Concoctées par les algorithmes de recommandations, les playlists personnalisées font fureur sur les plateformes de streaming musical, prisées par les utilisateurs. Les logiciels développés étant de plus en plus performants et intrusifs, leur succès est ombragé par des critiques, plus ou moins fondées…

La plateforme française Deezer arbore plus de 53 millions de titres ; les Suédois de Spotify en revendiquent plus de 75 millions. Alors qu’hier la consommation musicale se faisait avec une bibliothèque physique de CD, cassettes et vinyles limitée, le tout dématérialisé créé une saturation, la quantité fulgurante nécessitant une certaine forme de tri.

Les mastodontes du streaming culturel ont mis en place des services de recommandation musicale se basant sur des algorithmes : Flow pour Deezer, Discover Weekly pour Spotify, Apple music, Google Play music, Pandora aux États-Unis… C’est un marché qui fleurit tous les jours.

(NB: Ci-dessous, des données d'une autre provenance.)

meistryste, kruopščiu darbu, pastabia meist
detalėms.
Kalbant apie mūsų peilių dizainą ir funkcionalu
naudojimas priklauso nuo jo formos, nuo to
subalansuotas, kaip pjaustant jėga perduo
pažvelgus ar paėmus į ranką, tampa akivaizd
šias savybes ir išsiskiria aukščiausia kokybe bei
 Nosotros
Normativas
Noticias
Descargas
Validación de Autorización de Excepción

L’intelligence artificielle au service de l’industrie culturelle

Les algorithmes de recommandation sont des outils d’intelligence artificielle : il s’agit d’analyser les données des utilisateurs et d’en extraire des informations pertinentes. Ainsi, les comportements, les tendances et les profils sont pris en compte par le système de recommandation, qui va peaufiner ses suggestions afin qu’elles correspondent au client. Se basant sur le principe du machine learning, les algorithmes vont s’affiner avec le temps, apprenant davantage à mesure qu’ils incorporent de données.

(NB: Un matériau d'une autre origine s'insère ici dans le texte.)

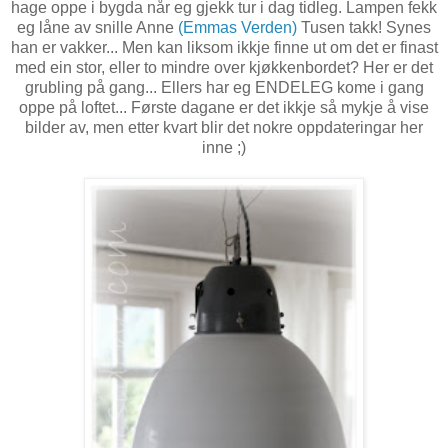
hage oppe i bygda når eg gjekk tur i dag tidleg. Lampen fekk
eg låne av snille Anne
(Emmas Verden)
Tusen takk! Synes
han er vakker... Men kan liksom ikkje finne ut om det er finast
med ein stor, eller to mindre over kjøkkenbordet? Her er det
grubling på gang... Ellers har eg ENDELEG kome i gang
oppe på loftet... Første dagane er det ikkje så mykje å vise
bilder av, men etter kvart blir det nokre oppdateringar her
inne ;)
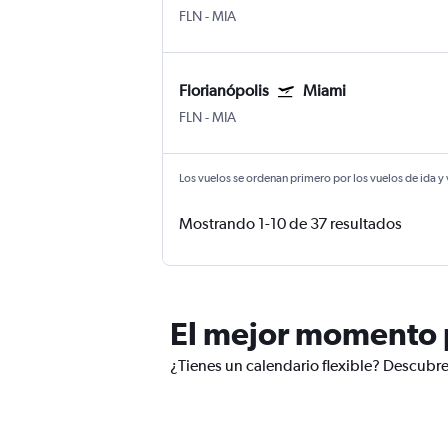
FLN
-
MIA
Florianópolis
Miami
FLN
-
MIA
Los vuelos se ordenan primero por los vuelos de ida y
Mostrando 1-10 de 37 resultados
El mejor momento p
¿Tienes un calendario flexible? Descubre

Ce système s’applique donc très bien à l’industrie culturelle : tant à la musique qu’au cinéma d’ailleurs, car Netflix ou Amazon Premium utilisent le même concept. Le principe de sélection n’est pas nouveau, mais désormais le logiciel se substitue (partiellement) aux programmateurs  dont on proposait les sélections générales.

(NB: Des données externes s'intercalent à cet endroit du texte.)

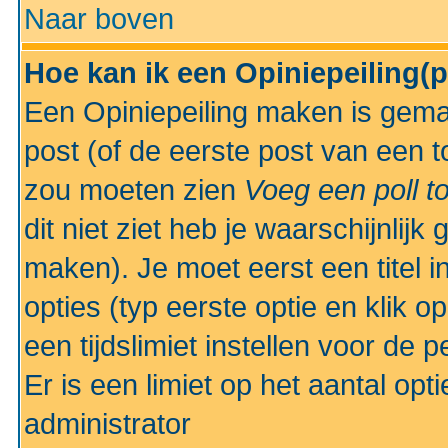
Naar boven
Hoe kan ik een Opiniepeiling(
Een Opiniepeiling maken is gemak
post (of de eerste post van een to
zou moeten zien
Voeg een poll t
dit niet ziet heb je waarschijnlijk
maken). Je moet eerst een titel 
opties (typ eerste optie en klik o
een tijdslimiet instellen voor de 
Er is een limiet op het aantal opt
administrator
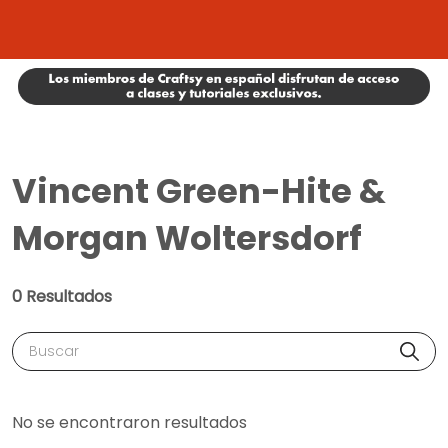
Vincent Green-Hite &
Morgan Woltersdorf
0 Resultados
Buscar
No se encontraron resultados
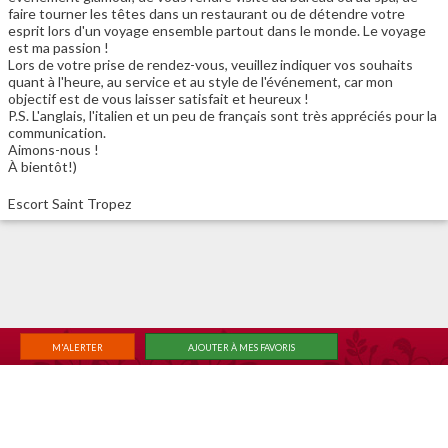
faire tourner les têtes dans un restaurant ou de détendre votre
esprit lors d'un voyage ensemble partout dans le monde. Le voyage
est ma passion !
Lors de votre prise de rendez-vous, veuillez indiquer vos souhaits
quant à l'heure, au service et au style de l'événement, car mon
objectif est de vous laisser satisfait et heureux !
P.S. L'anglais, l'italien et un peu de français sont très appréciés pour la
communication.
Aimons-nous !
À bientôt!)
Escort Saint Tropez
M'ALERTER
AJOUTER À MES FAVORIS
|
|
ACCUEIL
RECHERCHE
MEMBER LOGIN
Changer de vue classique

L’idée est simple : proposer une playlist personnalisée, adaptée au client et à ses préférences musicales. Ainsi, les goûts sont ciblés, l’offre est différente pour chacun. Cette personnalisation a pour but de fidéliser les clients de ces plateformes, en les séduisant avec des suggestions pertinentes pour eux. C’est notamment très développé sur les plateformes payantes, mais c’est aussi le cas sur Youtube ou sur des services dédiés à la recommandation comme Last.fm.

Quelles données sont prises en compte par l’algorithme ?

Il semble évident en premier lieu que l’algorithme qui compile les données des utilisateurs se sert de l’historique des titres et des artistes écoutés. Ainsi, si un utilisateur écoute régulièrement Cat Stevens, il y a tout à parier qu’un algorithme lui proposera très rapidement d’écouter Simon & Garfunkel. Dans ce cas, la recommandation se base essentiellement sur les données des autres utilisateurs, tout particulièrement de ceux qui ont tendance à aimer le folk rock anglo-saxon des années 60.

Les algorithmes peuvent également s’aider des préférences des contacts enregistrés par l’utilisateur. Ainsi, si les amis du fan de Cat Stevens ont beaucoup plus écouté Paul Simon que Simon & Garfunkel, l’algorithme de recommandation adaptera sa suggestion pour faire remonter Paul Simon dans la liste.

Plus intrusif encore, l’algorithme peut s’aider des pratiques d’écoute des utilisateurs. Selon l’heure ou l’endroit auxquels un auditeur écoute sa musique, les recommandations seront différentes. Le matin, à la salle de sport, en soirée, tard dans la nuit, selon la météo…etc., l’utilisateur n’aura pas les mêmes suggestions. Dans ce cas, l’algorithme se base également sur les habitudes d’écoute de l’utilisateur en question, et celle des autres.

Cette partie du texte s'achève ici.